**Exercise brief**
Write out exactly the lines of the entries below from the one holding "На конференции неправильное" to the one holding "10 май 2026, 07:13", inclusive, and leave out all other lines.

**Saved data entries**

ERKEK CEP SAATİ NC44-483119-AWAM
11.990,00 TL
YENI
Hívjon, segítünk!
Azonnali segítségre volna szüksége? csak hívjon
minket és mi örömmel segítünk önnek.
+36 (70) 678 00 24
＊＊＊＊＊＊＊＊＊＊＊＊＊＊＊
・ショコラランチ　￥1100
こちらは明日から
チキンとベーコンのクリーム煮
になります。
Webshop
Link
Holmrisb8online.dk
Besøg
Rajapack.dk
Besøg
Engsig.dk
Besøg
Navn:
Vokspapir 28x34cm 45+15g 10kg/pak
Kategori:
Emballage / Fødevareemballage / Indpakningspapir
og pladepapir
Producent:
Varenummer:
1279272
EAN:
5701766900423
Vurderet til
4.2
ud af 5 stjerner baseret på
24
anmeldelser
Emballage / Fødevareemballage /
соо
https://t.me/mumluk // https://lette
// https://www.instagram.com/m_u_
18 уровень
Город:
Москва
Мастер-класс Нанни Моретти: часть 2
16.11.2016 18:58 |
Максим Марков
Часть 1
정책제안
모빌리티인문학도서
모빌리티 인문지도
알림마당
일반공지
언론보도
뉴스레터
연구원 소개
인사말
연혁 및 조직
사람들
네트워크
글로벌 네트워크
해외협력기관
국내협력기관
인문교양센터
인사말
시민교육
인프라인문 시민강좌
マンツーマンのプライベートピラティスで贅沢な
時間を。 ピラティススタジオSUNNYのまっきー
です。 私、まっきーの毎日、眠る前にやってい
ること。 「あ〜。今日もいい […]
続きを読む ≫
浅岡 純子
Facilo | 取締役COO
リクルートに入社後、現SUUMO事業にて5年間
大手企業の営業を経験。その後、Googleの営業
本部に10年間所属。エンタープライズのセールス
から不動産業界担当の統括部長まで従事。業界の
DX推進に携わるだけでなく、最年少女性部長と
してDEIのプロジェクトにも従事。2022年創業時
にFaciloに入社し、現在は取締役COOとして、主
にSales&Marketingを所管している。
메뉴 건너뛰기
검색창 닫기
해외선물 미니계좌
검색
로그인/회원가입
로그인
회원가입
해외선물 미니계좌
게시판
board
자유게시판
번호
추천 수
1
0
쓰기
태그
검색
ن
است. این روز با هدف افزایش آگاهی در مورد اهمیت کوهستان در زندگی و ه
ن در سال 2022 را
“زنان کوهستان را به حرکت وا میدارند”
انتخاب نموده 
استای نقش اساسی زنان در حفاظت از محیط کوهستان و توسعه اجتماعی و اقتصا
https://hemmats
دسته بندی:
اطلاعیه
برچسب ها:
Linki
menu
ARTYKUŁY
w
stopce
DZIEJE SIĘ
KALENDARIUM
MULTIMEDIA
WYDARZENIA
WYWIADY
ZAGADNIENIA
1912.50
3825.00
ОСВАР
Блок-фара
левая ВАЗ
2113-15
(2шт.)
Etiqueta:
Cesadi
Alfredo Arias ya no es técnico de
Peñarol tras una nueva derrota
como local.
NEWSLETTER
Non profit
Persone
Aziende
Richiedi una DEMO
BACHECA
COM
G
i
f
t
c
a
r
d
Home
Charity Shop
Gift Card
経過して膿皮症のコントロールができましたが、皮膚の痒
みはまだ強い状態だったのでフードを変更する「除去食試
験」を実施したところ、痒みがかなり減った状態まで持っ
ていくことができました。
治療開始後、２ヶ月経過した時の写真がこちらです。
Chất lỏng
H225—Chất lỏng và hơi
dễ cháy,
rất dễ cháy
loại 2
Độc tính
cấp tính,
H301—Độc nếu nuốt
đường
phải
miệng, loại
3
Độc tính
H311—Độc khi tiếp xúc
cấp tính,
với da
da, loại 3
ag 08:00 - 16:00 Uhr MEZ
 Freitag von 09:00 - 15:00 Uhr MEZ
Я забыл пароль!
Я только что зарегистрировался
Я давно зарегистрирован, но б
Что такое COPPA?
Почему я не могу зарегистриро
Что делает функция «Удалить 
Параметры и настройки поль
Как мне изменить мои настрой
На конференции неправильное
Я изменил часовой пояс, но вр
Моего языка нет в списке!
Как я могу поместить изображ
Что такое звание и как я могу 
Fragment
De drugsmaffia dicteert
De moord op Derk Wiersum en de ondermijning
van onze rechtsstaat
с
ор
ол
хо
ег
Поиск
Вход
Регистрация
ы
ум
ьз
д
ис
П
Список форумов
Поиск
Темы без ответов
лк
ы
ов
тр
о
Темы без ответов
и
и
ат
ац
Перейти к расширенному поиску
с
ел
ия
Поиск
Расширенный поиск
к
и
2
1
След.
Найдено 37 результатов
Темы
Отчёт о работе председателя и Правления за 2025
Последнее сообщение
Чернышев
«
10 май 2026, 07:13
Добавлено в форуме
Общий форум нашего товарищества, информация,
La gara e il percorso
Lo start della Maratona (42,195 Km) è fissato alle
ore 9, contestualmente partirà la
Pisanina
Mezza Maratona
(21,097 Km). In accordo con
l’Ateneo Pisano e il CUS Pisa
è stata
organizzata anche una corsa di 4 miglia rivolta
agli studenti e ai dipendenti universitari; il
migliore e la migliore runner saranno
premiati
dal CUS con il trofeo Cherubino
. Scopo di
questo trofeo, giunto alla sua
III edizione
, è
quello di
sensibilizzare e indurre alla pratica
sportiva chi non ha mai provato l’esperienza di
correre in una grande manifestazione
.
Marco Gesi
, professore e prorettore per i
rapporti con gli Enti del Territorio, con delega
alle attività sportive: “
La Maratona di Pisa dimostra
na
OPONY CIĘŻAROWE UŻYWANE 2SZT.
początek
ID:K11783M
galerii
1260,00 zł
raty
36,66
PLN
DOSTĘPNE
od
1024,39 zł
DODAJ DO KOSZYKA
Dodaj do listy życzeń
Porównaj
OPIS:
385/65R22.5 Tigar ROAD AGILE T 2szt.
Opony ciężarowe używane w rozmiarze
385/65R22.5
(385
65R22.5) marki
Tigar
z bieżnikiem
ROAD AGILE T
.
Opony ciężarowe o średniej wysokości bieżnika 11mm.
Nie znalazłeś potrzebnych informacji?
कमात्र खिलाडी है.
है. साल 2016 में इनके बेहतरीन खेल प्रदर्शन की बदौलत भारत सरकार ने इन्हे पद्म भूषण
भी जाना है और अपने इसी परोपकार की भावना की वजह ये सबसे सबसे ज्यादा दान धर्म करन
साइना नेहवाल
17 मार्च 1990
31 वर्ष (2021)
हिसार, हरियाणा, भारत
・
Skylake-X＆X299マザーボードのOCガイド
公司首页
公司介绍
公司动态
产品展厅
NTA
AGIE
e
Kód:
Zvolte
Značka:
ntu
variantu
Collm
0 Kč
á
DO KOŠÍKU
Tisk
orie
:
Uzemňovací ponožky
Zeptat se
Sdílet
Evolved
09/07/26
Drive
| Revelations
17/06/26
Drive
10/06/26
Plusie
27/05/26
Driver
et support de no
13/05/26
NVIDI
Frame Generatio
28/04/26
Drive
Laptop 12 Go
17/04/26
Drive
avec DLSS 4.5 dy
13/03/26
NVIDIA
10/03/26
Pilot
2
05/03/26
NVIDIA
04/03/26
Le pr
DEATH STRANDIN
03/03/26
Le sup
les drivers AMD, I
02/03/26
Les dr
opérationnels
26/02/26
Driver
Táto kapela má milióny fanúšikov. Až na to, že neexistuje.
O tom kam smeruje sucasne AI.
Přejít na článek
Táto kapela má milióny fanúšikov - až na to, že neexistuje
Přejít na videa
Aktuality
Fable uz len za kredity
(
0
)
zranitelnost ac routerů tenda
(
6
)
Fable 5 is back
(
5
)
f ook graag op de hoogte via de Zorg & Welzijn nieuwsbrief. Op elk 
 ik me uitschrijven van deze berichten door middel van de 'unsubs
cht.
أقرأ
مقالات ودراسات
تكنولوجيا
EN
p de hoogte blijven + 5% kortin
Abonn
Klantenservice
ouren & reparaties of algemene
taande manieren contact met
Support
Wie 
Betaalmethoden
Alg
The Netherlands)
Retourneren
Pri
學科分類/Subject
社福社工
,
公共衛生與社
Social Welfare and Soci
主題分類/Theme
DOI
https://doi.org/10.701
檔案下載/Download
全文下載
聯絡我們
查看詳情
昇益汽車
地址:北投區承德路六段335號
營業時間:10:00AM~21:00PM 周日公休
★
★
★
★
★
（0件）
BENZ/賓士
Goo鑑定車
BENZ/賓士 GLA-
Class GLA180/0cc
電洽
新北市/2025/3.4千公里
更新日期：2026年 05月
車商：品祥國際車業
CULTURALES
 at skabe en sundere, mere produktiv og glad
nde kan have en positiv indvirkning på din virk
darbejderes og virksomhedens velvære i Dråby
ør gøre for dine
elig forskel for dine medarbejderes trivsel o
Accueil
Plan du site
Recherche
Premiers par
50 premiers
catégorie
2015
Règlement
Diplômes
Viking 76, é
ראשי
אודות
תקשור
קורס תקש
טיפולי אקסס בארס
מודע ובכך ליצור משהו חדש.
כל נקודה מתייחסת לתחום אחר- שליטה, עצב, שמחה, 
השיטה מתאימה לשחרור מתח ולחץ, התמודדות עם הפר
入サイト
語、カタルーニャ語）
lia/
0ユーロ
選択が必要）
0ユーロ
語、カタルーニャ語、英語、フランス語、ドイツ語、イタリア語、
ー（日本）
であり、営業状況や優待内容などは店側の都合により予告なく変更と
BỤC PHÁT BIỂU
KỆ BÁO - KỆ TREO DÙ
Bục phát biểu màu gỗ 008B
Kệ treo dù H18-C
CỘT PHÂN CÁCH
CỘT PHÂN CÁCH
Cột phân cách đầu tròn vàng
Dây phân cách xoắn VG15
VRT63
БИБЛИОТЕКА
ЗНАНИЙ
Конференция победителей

**Exercise response**
На конференции неправильное
Я изменил часовой пояс, но вр
Моего языка нет в списке!
Как я могу поместить изображ
Что такое звание и как я могу 
Fragment
De drugsmaffia dicteert
De moord op Derk Wiersum en de ondermijning
van onze rechtsstaat
с
ор
ол
хо
ег
Поиск
Вход
Регистрация
ы
ум
ьз
д
ис
П
Список форумов
Поиск
Темы без ответов
лк
ы
ов
тр
о
Темы без ответов
и
и
ат
ац
Перейти к расширенному поиску
с
ел
ия
Поиск
Расширенный поиск
к
и
2
1
След.
Найдено 37 результатов
Темы
Отчёт о работе председателя и Правления за 2025
Последнее сообщение
Чернышев
«
10 май 2026, 07:13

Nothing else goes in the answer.